A study by Frost & Sullivan predicts that revenue for the U.S. ambulatory electronic health record (EHR) market will double from $1.3 billion in 2009 to an estimated $2.6 billion in 2012. Further, by 2013, the market will reach its peak, posting revenue of $3 billion. However, by 2016 market saturation will have occurred and revenue is expected to fall to $1.4 billion.
Published this month, the U.S. Ambulatory EHR Market report said that, while the federal funds from the American Recovery and Reinvestment Act of 2009 and the Medicare and Medicaid EHR incentive programs are contributing to the acceleration of EHR adoption, there are other factors such as the need to improve safety and the drive to build greater efficiency into physician workflows that are important drivers in the adoption of EHRs.
"I think the number one driver [of ambulatory EHR adoption] is the change in reimbursement, the fact that it is becoming so complicated to document the process of care to get paid by the government as well as commercial payers," said Nancy Fabozzi, a senior industry analyst at Frost & Sullivan and the report's author. "Everybody thinks that fee-for-service is doomed and we have to have a new system of reimbursing physicians for the quality of care instead of the quantity of care because costs are exploding."
In an interview with InformationWeek, Fabozzi said another reason for the adoption of ambulatory EHRs is that many providers have practice management systems that are old and need to be updated as they move to ICD-10 and HIPAA 5010 requirements.
She also said that there has been an ongoing upward trajectory in the adoption of EHRs for the past decade, albeit slow prior to the injection of federal funds to jumpstart EHR adoption.
"It's been slow but it has been a continual upward trajectory.

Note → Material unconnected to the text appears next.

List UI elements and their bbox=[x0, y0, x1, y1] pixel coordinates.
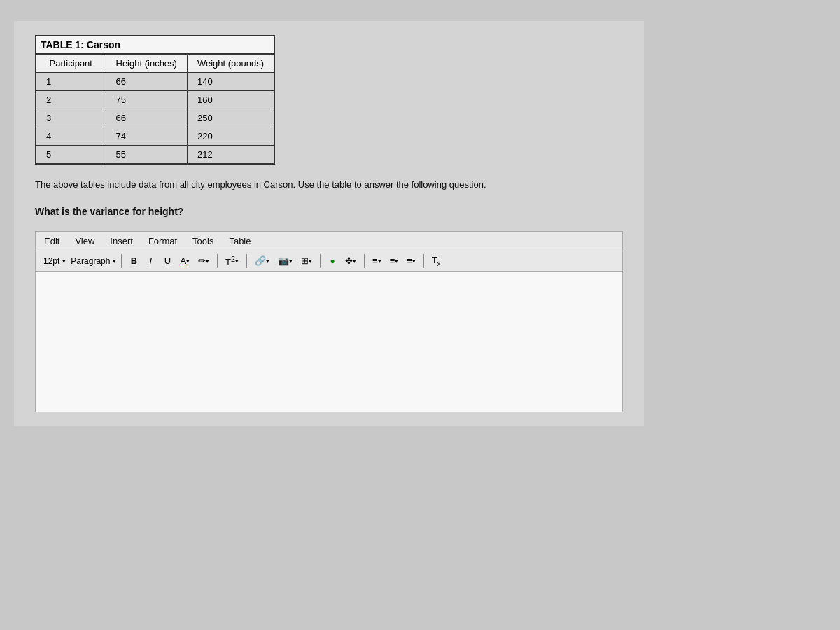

That train was moving anyway, but it's now moving a little bit faster because of the policies of the Obama administration. If you're pumping $40 billion into a marketplace it's going to have some impact," Fabozzi added.
Over the past year, the Health Information Technology for Economic and Clinical Health (HITECH) Act has significantly increased public awareness around the issue of EHRs. In addition to direct payments to physicians and hospitals for the meaningful use of EHRs, HITECH will indirectly stimulate the market by enticing additional stakeholders like commercial payers, professional medical societies, healthcare manufacturers, and various nonprofit organizations to help physicians and other providers successfully adopt IT in their practices.